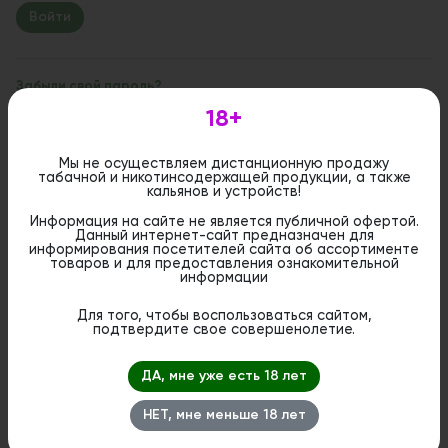
Забыли свой пароль?
18+
Если вы впервые на сайте, заполните, пожалуйста,
регистрационную форму.
Зарегистрироваться
Мы не осуществляем дистанционную продажу
табачной и никотинсодержащей продукции, а также
кальянов и устройств!
Информация на сайте не является публичной офертой.
Данный интернет-сайт предназначен для
информирования посетителей сайта об ассортименте
товаров и для предоставления ознакомительной
информации
Для того, чтобы воспользоваться сайтом,
подтвердите свое совершенолетие.
ДА, мне уже есть 18 лет
НЕТ, мне меньше 18 лет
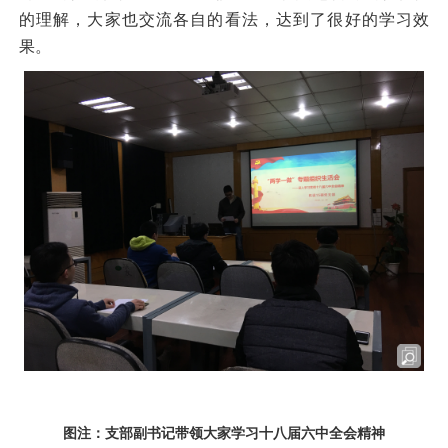
的理解，大家也交流各自的看法，达到了很好的学习效
果。
图注：支部副书记带领大家学习十八届六中全会精神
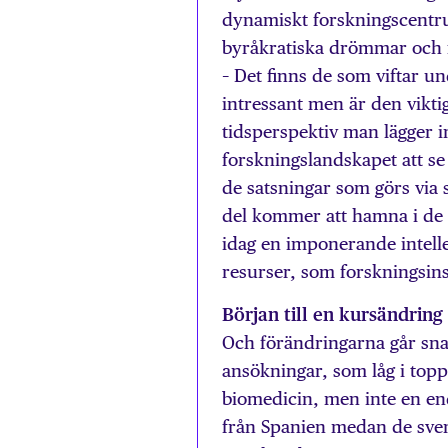
dynamiskt forskningscentru
byråkratiska drömmar och 
– Det finns de som viftar 
intressant men är den viktig 
tidsperspektiv man lägger 
forskningslandskapet att se
de satsningar som görs via 
del kommer att hamna i de 
idag en imponerande intelle
resurser, som forskningsins
Början till en kursändring
Och förändringarna går sna
ansökningar, som låg i topp
biomedicin, men inte en en
från Spanien medan de svens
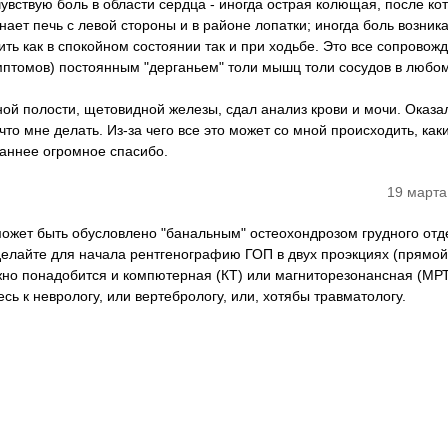
чувствую боль в области сердца - иногда острая колющая, после ко
инает печь с левой стороны и в районе лопатки; иногда боль возник
ть как в спокойном состоянии так и при ходьбе. Это все сопровож
мптомов) постоянным "дерганьем" толи мышц толи сосудов в любо
ной полости, щетовидной железы, сдал анализ крови и мочи. Оказа
что мне делать. Из-за чего все это может со мной происходить, как
аннее огромное спасибо.
19 марта
 может быть обусловлено "банальным" остеохондрозом грудного отд
делайте для начала рентгенографию ГОП в двух проэкциях (прямой
жно понадобится и компютерная (КТ) или магниторезонансная (МР
сь к неврологу, или вертебрологу, или, хотябы травматологу.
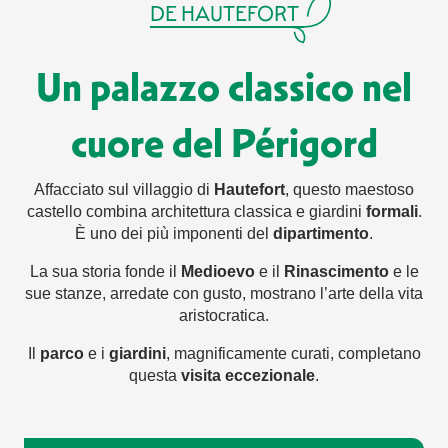
DE HAUTEFORT
Un palazzo classico nel
cuore del Périgord
Affacciato sul villaggio di
Hautefort
, questo maestoso
castello combina architettura classica e giardini
formali
.
È uno dei più imponenti del
dipartimento
.
La sua storia fonde il
Medioevo
e il
Rinascimento
e le
sue stanze, arredate con gusto, mostrano l’arte della vita
aristocratica.
Il
parco
e i
giardini
, magnificamente curati, completano
questa
visita eccezionale
.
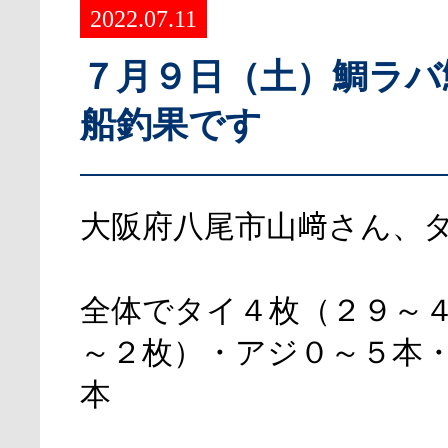
2022.07.11
７月９日（土）鯛ラバ
船釣果です
大阪府八尾市山﨑さん、
全体でタイ４枚（２９～
～２枚）・アジ０～５本
本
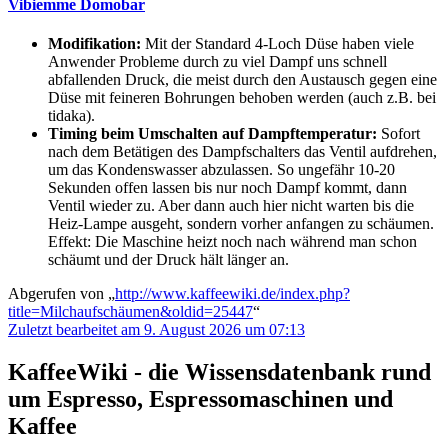
Vibiemme Domobar
Modifikation:
Mit der Standard 4-Loch Düse haben viele
Anwender Probleme durch zu viel Dampf uns schnell
abfallenden Druck, die meist durch den Austausch gegen eine
Düse mit feineren Bohrungen behoben werden (auch z.B. bei
tidaka).
Timing beim Umschalten auf Dampftemperatur:
Sofort
nach dem Betätigen des Dampfschalters das Ventil aufdrehen,
um das Kondenswasser abzulassen. So ungefähr 10-20
Sekunden offen lassen bis nur noch Dampf kommt, dann
Ventil wieder zu. Aber dann auch hier nicht warten bis die
Heiz-Lampe ausgeht, sondern vorher anfangen zu schäumen.
Effekt: Die Maschine heizt noch nach während man schon
schäumt und der Druck hält länger an.
Abgerufen von „
http://www.kaffeewiki.de/index.php?
title=Milchaufschäumen&oldid=25447
“
Zuletzt bearbeitet am 9. August 2026 um 07:13
KaffeeWiki - die Wissensdatenbank rund
um Espresso, Espressomaschinen und
Kaffee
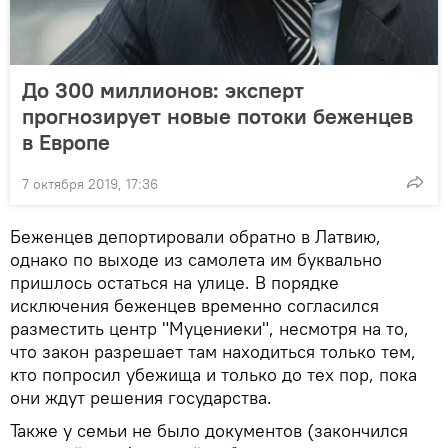
До 300 миллионов: эксперт
прогнозирует новые потоки беженцев
в Европе
7 октября 2019, 17:36
Беженцев депортировали обратно в Латвию,
однако по выходе из самолета им буквально
пришлось остаться на улице. В порядке
исключения беженцев временно согласился
разместить центр "Муцениеки", несмотря на то,
что закон разрешает там находиться только тем,
кто попросил убежища и только до тех пор, пока
они ждут решения государства.
Также у семьи не было документов (закончился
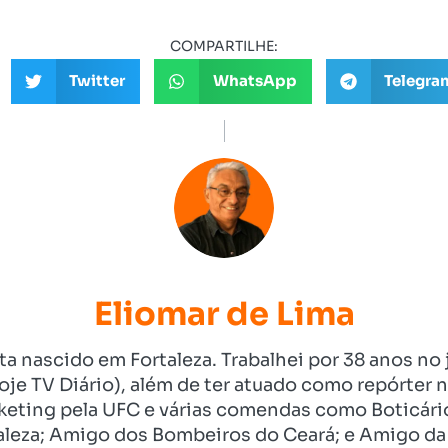
COMPARTILHE:
Twitter
WhatsApp
Telegra
Eliomar de Lima
ista nascido em Fortaleza. Trabalhei por 38 anos 
je TV Diário), além de ter atuado como repórter n
eting pela UFC e várias comendas como Boticári
aleza; Amigo dos Bombeiros do Ceará; e Amigo da 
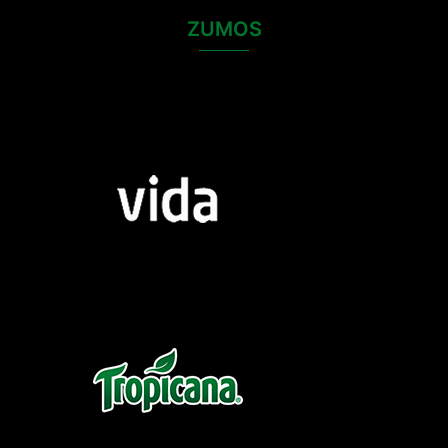
ZUMOS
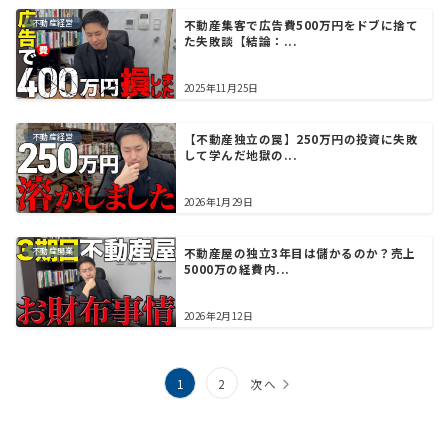
不動産経営
不動産集客で広告費500万円をドブに捨て
た失敗談【結論：...
2025年11月25日
不動産経営
【不動産独立の罠】250万円の投資に失敗
して学んだ地獄の...
2026年1月29日
不動産開業
不動産屋の独立3年目は儲かるのか？売上
5000万の経費内...
2026年2月12日
投
1
2
次へ
稿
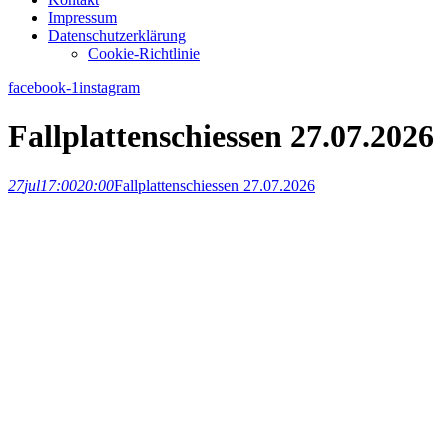
Impressum
Datenschutzerklärung
Cookie-Richtlinie
facebook-1
instagram
Fallplattenschiessen 27.07.2026
27
jul
17:00
20:00
Fallplattenschiessen 27.07.2026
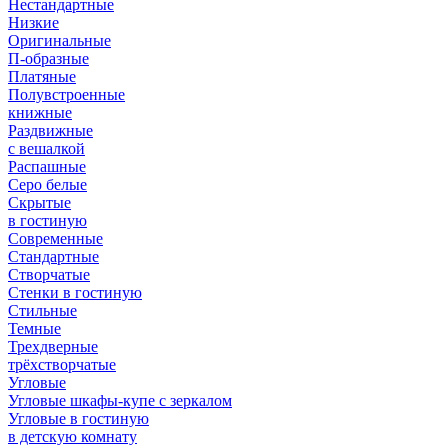
Нестандартные
Низкие
Оригинальные
П-образные
Платяные
Полувстроенные
книжные
Раздвижные
с вешалкой
Распашные
Серо белые
Скрытые
в гостиную
Современные
Стандартные
Створчатые
Стенки в гостиную
Стильные
Темные
Трехдверные
трёхстворчатые
Угловые
Угловые шкафы-купе с зеркалом
Угловые в гостиную
в детскую комнату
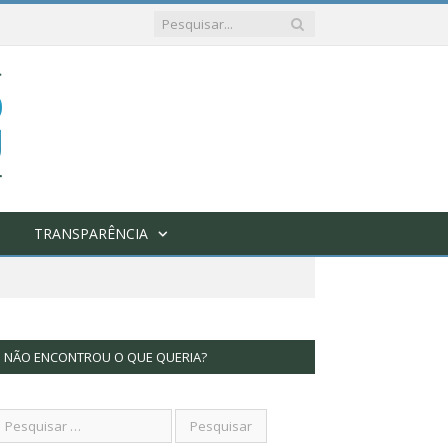
TRANSPARÊNCIA
NÃO ENCONTROU O QUE QUERIA?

○ ○ ○ ○ ○ ○ ○

> _YOUR TASK_
Write the records above out again word for word, skipping each picture.

> _TASK OUTPUT_
Забыли свой пароль?
18+
Если вы впервые на сайте, заполните, пожалуйста,
регистрационную форму.
Зарегистрироваться
Мы не осуществляем дистанционную продажу
табачной и никотинсодержащей продукции, а также
кальянов и устройств!
Информация на сайте не является публичной офертой.
Данный интернет-сайт предназначен для
информирования посетителей сайта об ассортименте
товаров и для предоставления ознакомительной
информации
Для того, чтобы воспользоваться сайтом,
подтвердите свое совершенолетие.
ДА, мне уже есть 18 лет
НЕТ, мне меньше 18 лет
的理解，大家也交流各自的看法，达到了很好的学习效
果。
图注：支部副书记带领大家学习十八届六中全会精神
dynamiskt forskningscentru
byråkratiska drömmar och 
– Det finns de som viftar 
intressant men är den viktig 
tidsperspektiv man lägger 
forskningslandskapet att se
de satsningar som görs via 
del kommer att hamna i de 
idag en imponerande intelle
resurser, som forskningsins
Början till en kursändring
Och förändringarna går sna
ansökningar, som låg i topp
biomedicin, men inte en en
från Spanien medan de svens
чувствую боль в области сердца - иногда острая колющая, после ко
инает печь с левой стороны и в районе лопатки; иногда боль возник
ть как в спокойном состоянии так и при ходьбе. Это все сопровож
мптомов) постоянным "дерганьем" толи мышц толи сосудов в любо
ной полости, щетовидной железы, сдал анализ крови и мочи. Оказа
что мне делать. Из-за чего все это может со мной происходить, как
аннее огромное спасибо.
19 марта
 может быть обусловлено "банальным" остеохондрозом грудного отд
делайте для начала рентгенографию ГОП в двух проэкциях (прямой
жно понадобится и компютерная (КТ) или магниторезонансная (МР
сь к неврологу, или вертебрологу, или, хотябы травматологу.
DE HAUTEFORT
Un palazzo classico nel
cuore del Périgord
Affacciato sul villaggio di
Hautefort
, questo maestoso
castello combina architettura classica e giardini
formali
.
È uno dei più imponenti del
dipartimento
.
La sua storia fonde il
Medioevo
e il
Rinascimento
e le
sue stanze, arredate con gusto, mostrano l’arte della vita
aristocratica.
Il
parco
e i
giardini
, magnificamente curati, completano
questa
visita eccezionale
.
2022.07.11
７月９日（土）鯛ラバ
船釣果です
大阪府八尾市山﨑さん、
全体でタイ４枚（２９～
～２枚）・アジ０～５本
本
Vibiemme Domobar
Modifikation:
Mit der Standard 4-Loch Düse haben viele
Anwender Probleme durch zu viel Dampf uns schnell
abfallenden Druck, die meist durch den Austausch gegen eine
Düse mit feineren Bohrungen behoben werden (auch z.B. bei
tidaka).
Timing beim Umschalten auf Dampftemperatur:
Sofort
nach dem Betätigen des Dampfschalters das Ventil aufdrehen,
um das Kondenswasser abzulassen. So ungefähr 10-20
Sekunden offen lassen bis nur noch Dampf kommt, dann
Ventil wieder zu. Aber dann auch hier nicht warten bis die
Heiz-Lampe ausgeht, sondern vorher anfangen zu schäumen.
Effekt: Die Maschine heizt noch nach während man schon
schäumt und der Druck hält länger an.
Abgerufen von „
http://www.kaffeewiki.de/index.php?
title=Milchaufschäumen&oldid=25447
“
Zuletzt bearbeitet am 9. August 2026 um 07:13
KaffeeWiki - die Wissensdatenbank rund
um Espresso, Espressomaschinen und
Kaffee
До 300 миллионов: эксперт
прогнозирует новые потоки беженцев
в Европе
7 октября 2019, 17:36
Беженцев депортировали обратно в Латвию,
однако по выходе из самолета им буквально
пришлось остаться на улице. В порядке
исключения беженцев временно согласился
разместить центр "Муцениеки", несмотря на то,
что закон разрешает там находиться только тем,
кто попросил убежища и только до тех пор, пока
они ждут решения государства.
Также у семьи не было документов (закончился
COMPARTILHE:
Twitter
WhatsApp
Telegra
Eliomar de Lima
ista nascido em Fortaleza. Trabalhei por 38 anos 
je TV Diário), além de ter atuado como repórter n
eting pela UFC e várias comendas como Boticári
aleza; Amigo dos Bombeiros do Ceará; e Amigo da 
ZUMOS
不動産経営
不動産集客で広告費500万円をドブに捨て
た失敗談【結論：...
2025年11月25日
不動産経営
【不動産独立の罠】250万円の投資に失敗
して学んだ地獄の...
2026年1月29日
不動産開業
不動産屋の独立3年目は儲かるのか？売上
5000万の経費内...
2026年2月12日
投
1
2
次へ
稿
Impressum
Datenschutzerklärung
Cookie-Richtlinie
facebook-1
instagram
Fallplattenschiessen 27.07.2026
27
jul
17:00
20:00
Fallplattenschiessen 27.07.2026
Нестандартные
Низкие
Оригинальные
П-образные
Платяные
Полувстроенные
книжные
Раздвижные
с вешалкой
Распашные
Серо белые
Скрытые
в гостиную
Современные
Стандартные
Створчатые
Стенки в гостиную
Стильные
Темные
Трехдверные
трёхстворчатые
Угловые
Угловые шкафы-купе с зеркалом
Угловые в гостиную
в детскую комнату
TRANSPARÊNCIA
NÃO ENCONTROU O QUE QUERIA?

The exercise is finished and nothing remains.